Applications of Computers
in Assessment and Analysis of Writing
Mark D. Shermis, Jill Burstein, and Claudia Leacock
It has been almost 40 years since Ellis "Bo" Page prophesized the imminence of grading essays by computer. As a former high school English teacher, he envisioned a world where computers could assist in reducing the burden of grading written English. Later, as a seminal educational researcher, his desire was to implement a system that would operationalize what 50 years of research has shown us: Students become better writers by writing more. His landmark article in Phi Delta Kappan (Page, 1966) forecast this, but it took another 7 years to produce a working model (Ajay, Tillett, & Page, 1973) using FORTRAN code and a large mainframe computer. The result was Project Essay Grade (PEG). In order to submit text to the essay grader, written documents had to be transferred to awkward IBM 80-column punched cards, an overwhelming task for the technology of the day. Beyond this handicap, the technology performed as well or better than the ratings assigned by humans (Ajay et al., 1973).
In the early 1990s, Page refashioned PEG with a more sophisticated parser, real-time calculations, and a Web-based interface (Shermis, Mzumara, Olson, & Harrington, 2001). The details of this new format are explored further in this chapter, demonstrating the way automated essay scoring (AES) works, the kinds of software programs it uses, and some emerging applications.
AES is the evaluation of written work via computers. Initial research restricted AES to English but has recently extended to Japanese (Kawate-Mierzejewska, 2003), Hebrew (Vantage Learning, n.d.), Bahasa (Vantage Learning, 2002), and other languages. The interfaces are predominantly Internet-based, though there are some implementations that use CD-ROMs.
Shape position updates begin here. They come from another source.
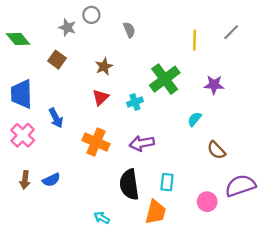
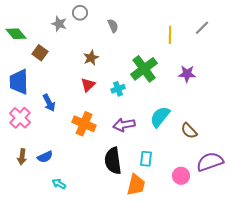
brown square: (57, 60) -> (40, 53), moved
cyan semicircle: (195, 119) -> (160, 117), moved, size x1.6
cyan arrow: (102, 218) -> (59, 184), moved

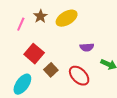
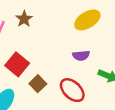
yellow ellipse: (67, 18) -> (87, 20), moved

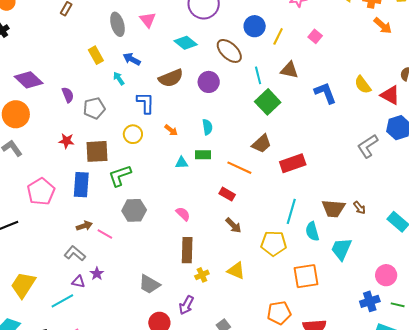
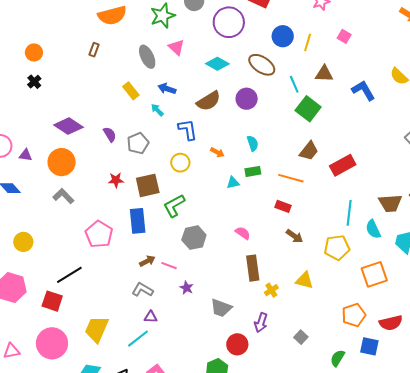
purple star: (97, 274) -> (187, 288), moved

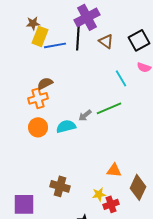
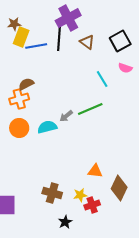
brown cross: (60, 186) -> (52, 193), moved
Most packages place documents within an electronic portfolio. They provide a holistic assessment of the writing, which can be supplemented by trait scores based on an established rubric, and may provide qualitative critiques through discourse analysis. Most use ratings from humans as the criterion for determining accuracy of performance, though some of the packages will permit validation against other sources of information (e.g., large informational databases).
Obviously, computers do not "understand" written messages in the same way that humans do, a point that maybeunnerving until one reflects on ways alternative technologies achieve similar results. Thus, cooking was once associated primarily with convection heating, a form of heating external to the food. But by thinking "outside the box," we can see that the same outcome can be achieved by a technology not based on convection, but on molecular activity within the uncooked items (i.e., the microwave oven).